» EXERCISE DETAILS
Go through the data and report each line that holds the string "Carnaval".

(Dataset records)
—————
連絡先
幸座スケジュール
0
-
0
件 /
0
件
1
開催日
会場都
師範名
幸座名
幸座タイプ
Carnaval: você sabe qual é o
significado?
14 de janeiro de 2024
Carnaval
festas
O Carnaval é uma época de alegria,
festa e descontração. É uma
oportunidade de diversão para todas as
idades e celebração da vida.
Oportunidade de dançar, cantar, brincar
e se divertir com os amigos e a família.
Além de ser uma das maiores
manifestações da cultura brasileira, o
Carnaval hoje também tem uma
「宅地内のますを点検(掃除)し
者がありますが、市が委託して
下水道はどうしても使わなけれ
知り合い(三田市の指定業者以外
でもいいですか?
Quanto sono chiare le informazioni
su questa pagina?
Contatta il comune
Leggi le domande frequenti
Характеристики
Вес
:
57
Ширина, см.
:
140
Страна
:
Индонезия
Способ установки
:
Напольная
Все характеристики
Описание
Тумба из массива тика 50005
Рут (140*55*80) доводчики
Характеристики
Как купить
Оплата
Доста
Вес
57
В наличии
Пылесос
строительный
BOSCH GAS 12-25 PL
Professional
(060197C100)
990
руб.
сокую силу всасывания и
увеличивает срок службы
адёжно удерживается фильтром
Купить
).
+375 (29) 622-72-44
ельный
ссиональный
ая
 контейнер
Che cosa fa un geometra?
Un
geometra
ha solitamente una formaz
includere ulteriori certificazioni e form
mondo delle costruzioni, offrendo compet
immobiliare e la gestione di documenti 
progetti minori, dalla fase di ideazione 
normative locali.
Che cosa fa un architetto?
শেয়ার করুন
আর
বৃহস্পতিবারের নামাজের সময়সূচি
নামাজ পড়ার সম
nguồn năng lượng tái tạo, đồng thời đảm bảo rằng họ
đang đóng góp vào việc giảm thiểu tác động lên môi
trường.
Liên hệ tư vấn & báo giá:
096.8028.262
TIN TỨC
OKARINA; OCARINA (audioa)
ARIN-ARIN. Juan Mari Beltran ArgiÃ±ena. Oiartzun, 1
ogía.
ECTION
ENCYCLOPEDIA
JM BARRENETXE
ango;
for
—————
» TASK SOLUTION
Carnaval: você sabe qual é o
Carnaval
O Carnaval é uma época de alegria,
Carnaval hoje também tem uma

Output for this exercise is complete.